BEGIN DATASET RECORDS

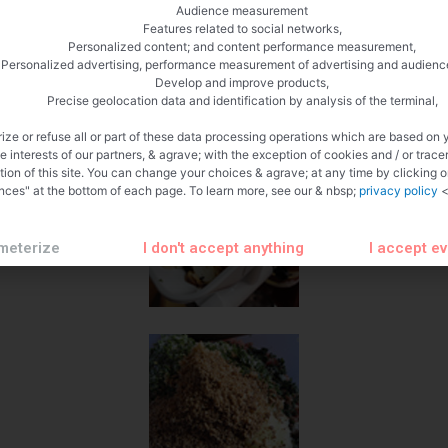
Audience measurement
Features related to social networks,
Personalized content; and content performance measurement,
Personalized advertising, performance measurement of advertising and audienc
Develop and improve products,
Precise geolocation data and identification by analysis of the terminal,
ize or refuse all or part of these data processing operations which are based on 
te interests of our partners, & agrave; with the exception of cookies and / or trace
tion of this site. You can change your choices & agrave; at any time by clicking 
nces" at the bottom of each page. To learn more, see our & nbsp;
privacy policy
<
meterize
I don't accept anything
I accept e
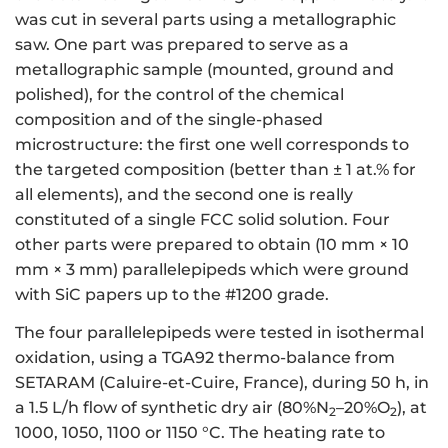
was cut in several parts using a metallographic
saw. One part was prepared to serve as a
metallographic sample (mounted, ground and
polished), for the control of the chemical
composition and of the single-phased
microstructure: the first one well corresponds to
the targeted composition (better than ± 1 at.% for
all elements), and the second one is really
constituted of a single FCC solid solution. Four
other parts were prepared to obtain (10 mm × 10
mm × 3 mm) parallelepipeds which were ground
with SiC papers up to the #1200 grade.
The four parallelepipeds were tested in isothermal
oxidation, using a TGA92 thermo-balance from
SETARAM (Caluire-et-Cuire, France), during 50 h, in
a 1.5 L/h flow of synthetic dry air (80%N
–20%O
), at
2
2
1000, 1050, 1100 or 1150 °C. The heating rate to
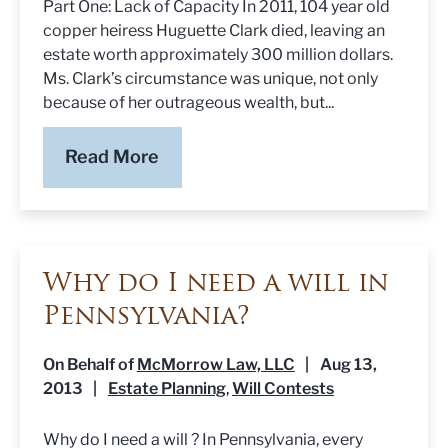
Part One: Lack of Capacity In 2011, 104 year old
copper heiress Huguette Clark died, leaving an
estate worth approximately 300 million dollars.
Ms. Clark’s circumstance was unique, not only
because of her outrageous wealth, but...
Read More
Why do I need a will in
Pennsylvania?
On Behalf of
McMorrow Law, LLC
|
Aug 13,
2013
|
Estate Planning
Will Contests
,
Why do I need a will ? In Pennsylvania, every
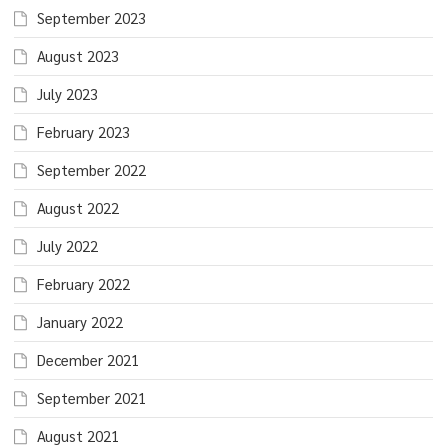
September 2023
August 2023
July 2023
February 2023
September 2022
August 2022
July 2022
February 2022
January 2022
December 2021
September 2021
August 2021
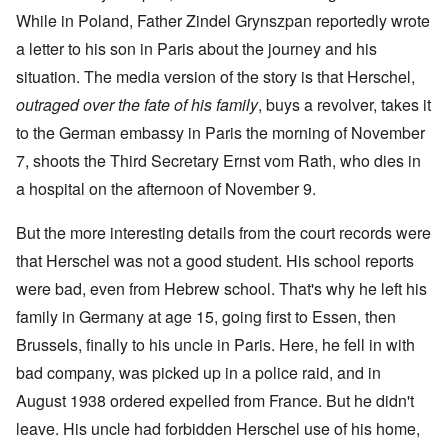
While in Poland, Father Zindel Grynszpan reportedly wrote
a letter to his son in Paris about the journey and his
situation. The media version of the story is that Herschel,
outraged over the fate of his family
, buys a revolver, takes it
to the German embassy in Paris the morning of November
7, shoots the Third Secretary Ernst vom Rath, who dies in
a hospital on the afternoon of November 9.
But the more interesting details from the court records were
that Herschel was not a good student. His school reports
were bad, even from Hebrew school. That's why he left his
family in Germany at age 15, going first to Essen, then
Brussels, finally to his uncle in Paris. Here, he fell in with
bad company, was picked up in a police raid, and in
August 1938 ordered expelled from France. But he didn't
leave. His uncle had forbidden Herschel use of his home,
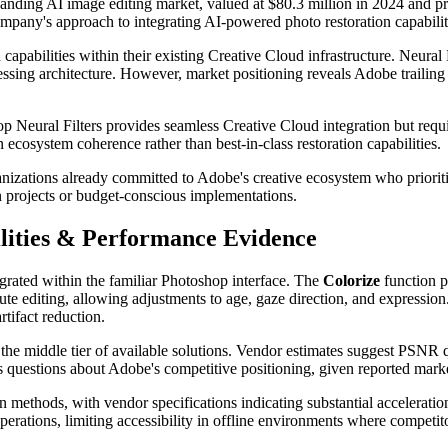
panding AI image editing market, valued at $80.3 million in 2024 and p
mpany's approach to integrating AI-powered photo restoration capabilit
apabilities within their existing Creative Cloud infrastructure. Neural Fi
sing architecture. However, market positioning reveals Adobe trailing 
eural Filters provides seamless Creative Cloud integration but require
n ecosystem coherence rather than best-in-class restoration capabilities.
anizations already committed to Adobe's creative ecosystem who priorit
on projects or budget-conscious implementations.
lities & Performance Evidence
egrated within the familiar Photoshop interface. The
Colorize
function p
bute editing, allowing adjustments to age, gaze direction, and expression
tifact reduction.
e middle tier of available solutions. Vendor estimates suggest PSNR q
ises questions about Adobe's competitive positioning, given reported mark
methods, with vendor specifications indicating substantial acceleration
perations, limiting accessibility in offline environments where competit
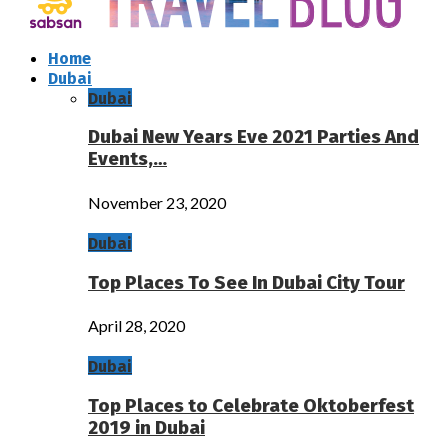
Home
Dubai
Dubai
Dubai New Years Eve 2021 Parties And
Events,…
November 23, 2020
Dubai
Top Places To See In Dubai City Tour
April 28, 2020
Dubai
Top Places to Celebrate Oktoberfest
2019 in Dubai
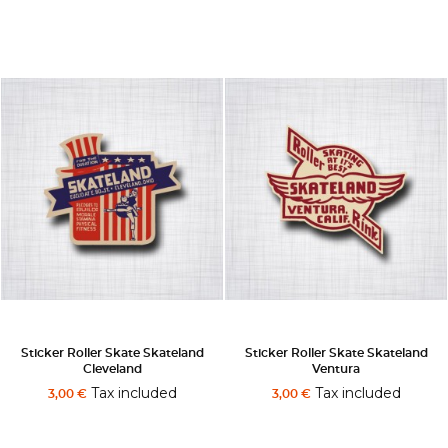
Sticker Roller Skate Skateland
Sticker Roller Skate Skateland
Cleveland
Ventura
Tax included
Tax included
3,00 €
3,00 €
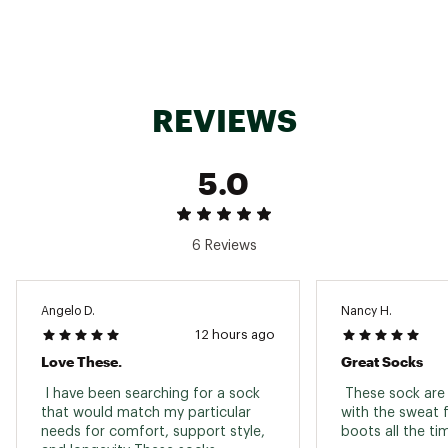
Brand :
SmartWool
Country of Origin : United States of America
Fabric : Full Garment: 54% Wool, 43% Nylon, 3%
Elastane
Web ID:
25SWLMMRNZCMDCRWSSOX
REVIEWS
SKU:
26101440
5.0
6 Reviews
Angelo D.
Nancy H.
12 hours ago
Love These.
Great Socks
 I have been searching for a sock 
 These sock are 
that would match my particular 
with the sweat 
needs for comfort, support style,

END DATASET RECORDS

WORK REQUIRED:
Set down the entries shown above once more, exactly as they read, but without pictures.

FINAL ANSWER:
Audience measurement
Features related to social networks,
Personalized content; and content performance measurement,
Personalized advertising, performance measurement of advertising and audienc
Develop and improve products,
Precise geolocation data and identification by analysis of the terminal,
ize or refuse all or part of these data processing operations which are based on 
te interests of our partners, & agrave; with the exception of cookies and / or trace
tion of this site. You can change your choices & agrave; at any time by clicking 
nces" at the bottom of each page. To learn more, see our & nbsp;
privacy policy
<
meterize
I don't accept anything
I accept e
was cut in several parts using a metallographic
saw. One part was prepared to serve as a
metallographic sample (mounted, ground and
polished), for the control of the chemical
composition and of the single-phased
microstructure: the first one well corresponds to
the targeted composition (better than ± 1 at.% for
all elements), and the second one is really
constituted of a single FCC solid solution. Four
other parts were prepared to obtain (10 mm × 10
mm × 3 mm) parallelepipeds which were ground
with SiC papers up to the #1200 grade.
The four parallelepipeds were tested in isothermal
oxidation, using a TGA92 thermo-balance from
SETARAM (Caluire-et-Cuire, France), during 50 h, in
a 1.5 L/h flow of synthetic dry air (80%N
–20%O
), at
2
2
1000, 1050, 1100 or 1150 °C. The heating rate to
Part One: Lack of Capacity In 2011, 104 year old
copper heiress Huguette Clark died, leaving an
estate worth approximately 300 million dollars.
Ms. Clark’s circumstance was unique, not only
because of her outrageous wealth, but...
Read More
Why do I need a will in
Pennsylvania?
On Behalf of
McMorrow Law, LLC
|
Aug 13,
2013
|
Estate Planning
Will Contests
,
Why do I need a will ? In Pennsylvania, every
September 2023
August 2023
July 2023
February 2023
September 2022
August 2022
July 2022
February 2022
January 2022
December 2021
September 2021
August 2021
While in Poland, Father Zindel Grynszpan reportedly wrote
a letter to his son in Paris about the journey and his
situation. The media version of the story is that Herschel,
outraged over the fate of his family
, buys a revolver, takes it
to the German embassy in Paris the morning of November
7, shoots the Third Secretary Ernst vom Rath, who dies in
a hospital on the afternoon of November 9.
But the more interesting details from the court records were
that Herschel was not a good student. His school reports
were bad, even from Hebrew school. That's why he left his
family in Germany at age 15, going first to Essen, then
Brussels, finally to his uncle in Paris. Here, he fell in with
bad company, was picked up in a police raid, and in
August 1938 ordered expelled from France. But he didn't
leave. His uncle had forbidden Herschel use of his home,
panding AI image editing market, valued at $80.3 million in 2024 and p
mpany's approach to integrating AI-powered photo restoration capabilit
apabilities within their existing Creative Cloud infrastructure. Neural Fi
sing architecture. However, market positioning reveals Adobe trailing 
eural Filters provides seamless Creative Cloud integration but require
n ecosystem coherence rather than best-in-class restoration capabilities.
anizations already committed to Adobe's creative ecosystem who priorit
on projects or budget-conscious implementations.
lities & Performance Evidence
egrated within the familiar Photoshop interface. The
Colorize
function p
bute editing, allowing adjustments to age, gaze direction, and expression
tifact reduction.
e middle tier of available solutions. Vendor estimates suggest PSNR q
ises questions about Adobe's competitive positioning, given reported mark
methods, with vendor specifications indicating substantial acceleration
perations, limiting accessibility in offline environments where competit
Home
Dubai
Dubai
Dubai New Years Eve 2021 Parties And
Events,…
November 23, 2020
Dubai
Top Places To See In Dubai City Tour
April 28, 2020
Dubai
Top Places to Celebrate Oktoberfest
2019 in Dubai
Sticker Roller Skate Skateland
Sticker Roller Skate Skateland
Cleveland
Ventura
Tax included
Tax included
3,00 €
3,00 €
Brand :
SmartWool
Country of Origin : United States of America
Fabric : Full Garment: 54% Wool, 43% Nylon, 3%
Elastane
Web ID:
25SWLMMRNZCMDCRWSSOX
REVIEWS
SKU:
26101440
5.0
6 Reviews
Angelo D.
Nancy H.
12 hours ago
Love These.
Great Socks
 I have been searching for a sock 
 These sock are 
that would match my particular 
with the sweat 
needs for comfort, support style,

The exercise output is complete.